◆ EXERCISE DESCRIPTION ◆
Scan the records and identify every line in which the string "ALLSTOCKER" occurs, then return those lines.

Segment Open

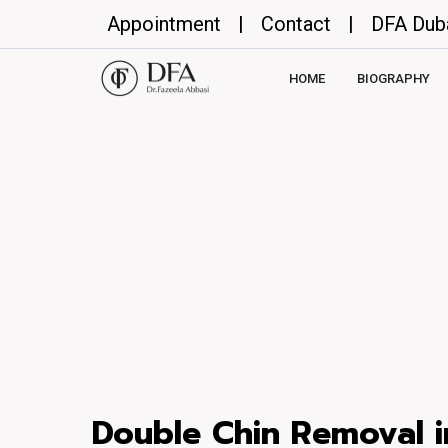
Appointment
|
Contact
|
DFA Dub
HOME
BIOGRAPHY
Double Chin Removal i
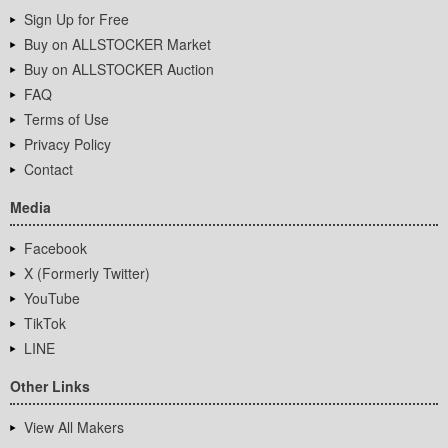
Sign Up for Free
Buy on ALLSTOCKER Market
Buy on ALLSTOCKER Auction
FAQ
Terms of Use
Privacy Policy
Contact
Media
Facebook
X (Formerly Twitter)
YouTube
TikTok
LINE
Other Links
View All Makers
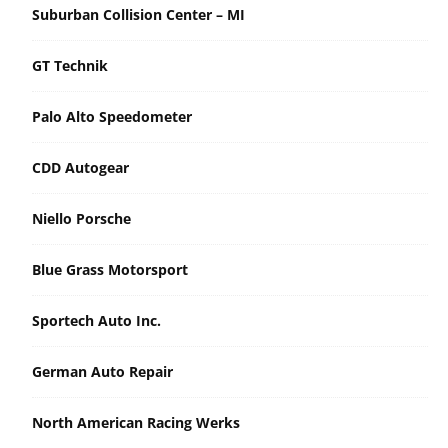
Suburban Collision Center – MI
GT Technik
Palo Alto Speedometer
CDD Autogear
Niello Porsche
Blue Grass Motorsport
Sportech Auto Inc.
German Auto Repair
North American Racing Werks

Segment Closed

◆ RESULT BELOW ◆
Buy on ALLSTOCKER Market
Buy on ALLSTOCKER Auction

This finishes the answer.